# Pressed Glass Cup, C or G Gunther Williams NY



## harryr1961 (Nov 23, 2013)

Hello All!  I recently acquired this little cup.  Clear glass, pressed in a mold, green streak, one flat side.  It resembles a dosage cup/cap.  Embossed on base C or G Gunther Williams NY.  One side looks like carnival glass, from what I don't know.  Any help on the company or origins would be great.


----------



## botlguy (Nov 23, 2013)

It looks as though it was designed to attach or abut something with that flat side.
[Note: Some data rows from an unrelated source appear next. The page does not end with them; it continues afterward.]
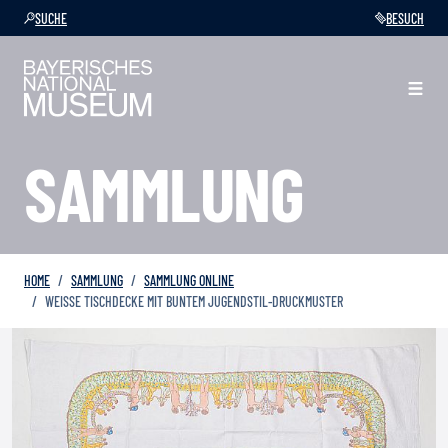
SUCHE
BESUCH
SAMMLUNG
HOME
SAMMLUNG
SAMMLUNG ONLINE
WEISSE TISCHDECKE MIT BUNTEM JUGENDSTIL-DRUCKMUSTER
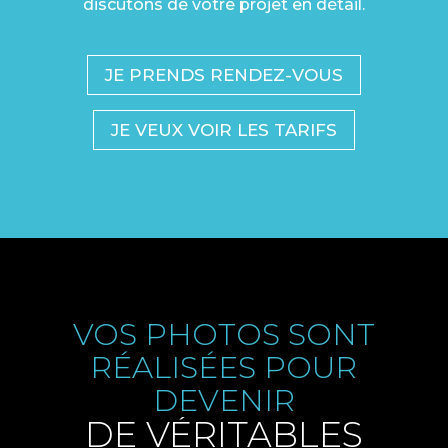
discutons de votre projet en détail.
JE PRENDS RENDEZ-VOUS
JE VEUX VOIR LES TARIFS
VOS PHOTOS SONT
RÉALISÉES POUR
DEVENIR
DE VÉRITABLES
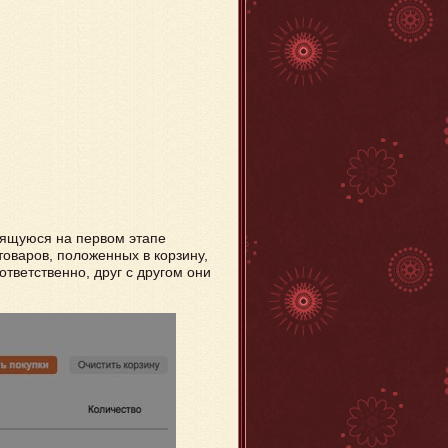
дящуюся на первом этапе
товаров, положенных в корзину,
тветственно, друг с другом они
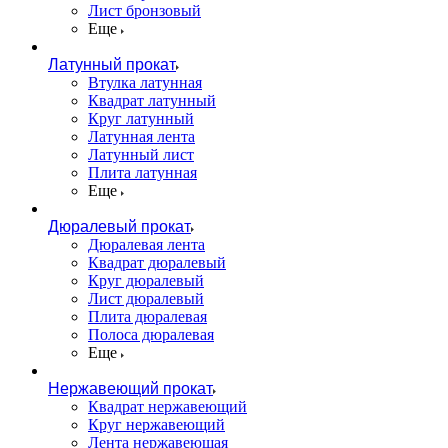
Лист бронзовый
Еще
Латунный прокат
Втулка латунная
Квадрат латунный
Круг латунный
Латунная лента
Латунный лист
Плита латунная
Еще
Дюралевый прокат
Дюралевая лента
Квадрат дюралевый
Круг дюралевый
Лист дюралевый
Плита дюралевая
Полоса дюралевая
Еще
Нержавеющий прокат
Квадрат нержавеющий
Круг нержавеющий
Лента нержавеющая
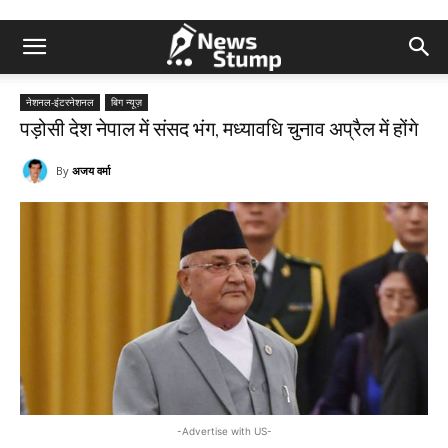
नेशनल-इंटरनेशनल
बिग न्यूज़
पड़ोसी देश नेपाल में संसद भंग, मध्यावधि चुनाव अप्रैल में होंगे
By
अजय वर्मा
-Advertise with US-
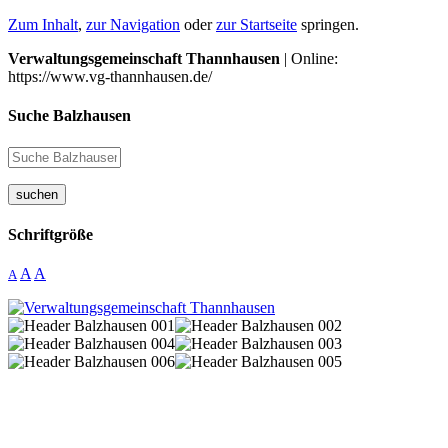
Zum Inhalt
,
zur Navigation
oder
zur Startseite
springen.
Verwaltungsgemeinschaft Thannhausen
| Online:
https://www.vg-thannhausen.de/
Suche Balzhausen
suchen
Schriftgröße
A
A
A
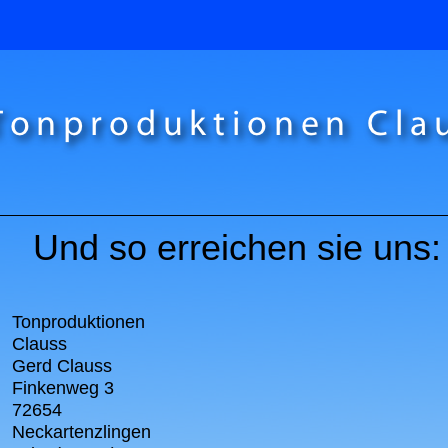
Und so erreichen sie uns:
Tonproduktionen
Clauss
Gerd Clauss
Finkenweg 3
72654
Neckartenzlingen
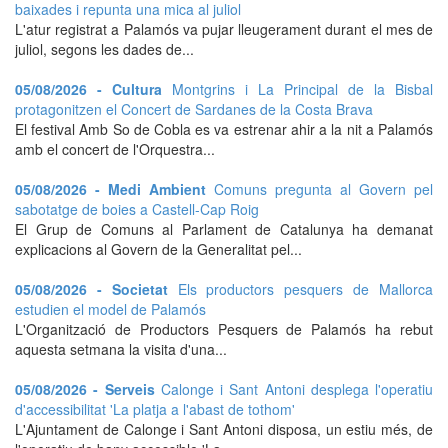
baixades i repunta una mica al juliol
L'atur registrat a Palamós va pujar lleugerament durant el mes de
juliol, segons les dades de...
05/08/2026 - Cultura
Montgrins i La Principal de la Bisbal
protagonitzen el Concert de Sardanes de la Costa Brava
El festival Amb So de Cobla es va estrenar ahir a la nit a Palamós
amb el concert de l'Orquestra...
05/08/2026 - Medi Ambient
Comuns pregunta al Govern pel
sabotatge de boies a Castell-Cap Roig
El Grup de Comuns al Parlament de Catalunya ha demanat
explicacions al Govern de la Generalitat pel...
05/08/2026 - Societat
Els productors pesquers de Mallorca
estudien el model de Palamós
L'Organització de Productors Pesquers de Palamós ha rebut
aquesta setmana la visita d'una...
05/08/2026 - Serveis
Calonge i Sant Antoni desplega l'operatiu
d'accessibilitat 'La platja a l'abast de tothom'
L'Ajuntament de Calonge i Sant Antoni disposa, un estiu més, de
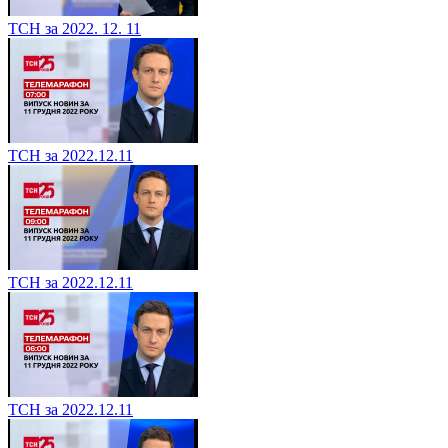
ТСН за 2022. 12. 11
ТСН за 2022.12.11
ТСН за 2022.12.11
ТСН за 2022.12.11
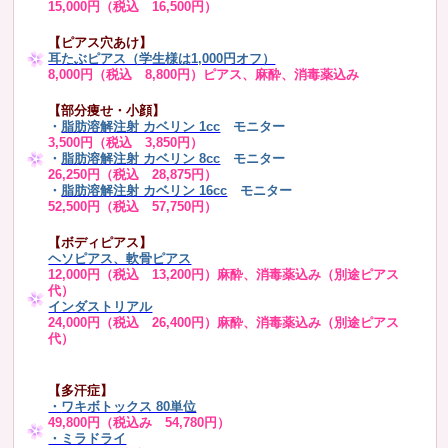
15,000円（税込 16,500円）
【ピアス穴あけ】
耳たぶピアス（学生様は1,000円オフ）
8,000円（税込 8,800円）ピアス、麻酔、消毒薬込み
【部分痩せ・小顔】
・
脂肪溶解注射 カベリン 1cc
モニター
3,500円（税込 3,850円）
・
脂肪溶解注射 カベリン 8cc
モニター
26,250円（税込 28,875円）
・
脂肪溶解注射 カベリン 16cc
モニター
52,500円（税込 57,750円）
【ボディピアス】
ヘソピアス、軟骨ピアス
12,000円（税込 13,200円）麻酔、消毒薬込み（別途ピアス
代）
インダストリアル
24,000円（税込 26,400円）麻酔、消毒薬込み（別途ピアス
代）
【多汗症】
・
ワキボトックス 80単位
49,800円（税込み 54,780円）
・ミラドライ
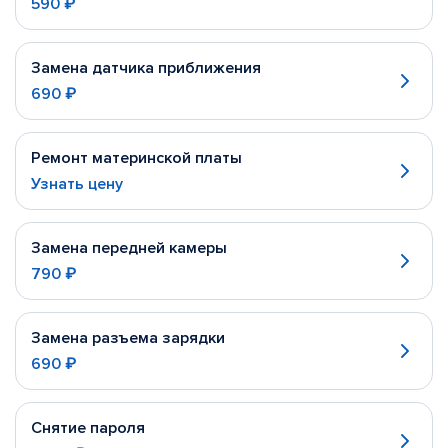
590 ₽
Замена датчика приближения
690 ₽
Ремонт материнской платы
Узнать цену
Замена передней камеры
790 ₽
Замена разъема зарядки
690 ₽
Снятие пароля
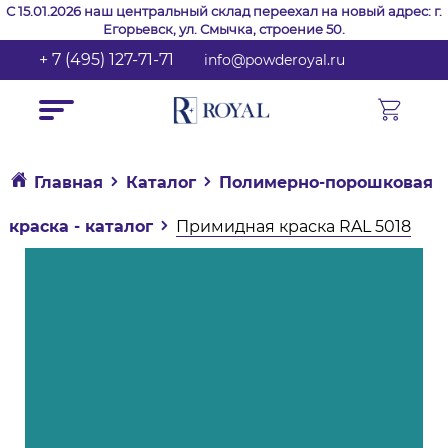
С 15.01.2026 наш центральный склад переехал на новый адрес: г.
Егорьевск, ул. Смычка, строение 50.
+ 7 (495) 127-71-71
info@powderoyal.ru
Главная
Каталог
Полимерно-порошковая
краска - каталог
Примидная краска RAL 5018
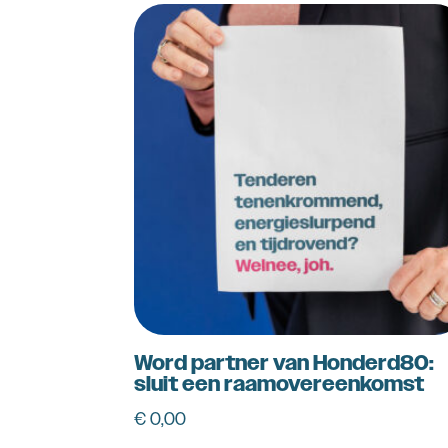
Word partner van Honderd80:
sluit een raamovereenkomst
€
0,00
Additional pictures might help pin it down.


----------



## surfaceone (Nov 23, 2013)

Hey Harry, It looks like a birdcage watering / feeding appliance, missing attachment points, to me. 
	

	
	
		
		

		
		
	


	


http://pages.northforkpets.com/11570/PictPage/1922275653.html


----------



## epackage (Nov 24, 2013)

Bird feeder/water bowl


----------



## harryr1961 (Nov 24, 2013)

Good job gentlemen!  Here is a link to a whole one on EBay.  http://www.ebay.com/itm/Vintage-G-GUNTHER-Bird-Cage-Feeder-Drinker-Tin-Hook-Glass-Cup-/261159948201?pt=LH_DefaultDomain_0&hash=item3cce588fa9. Harry


----------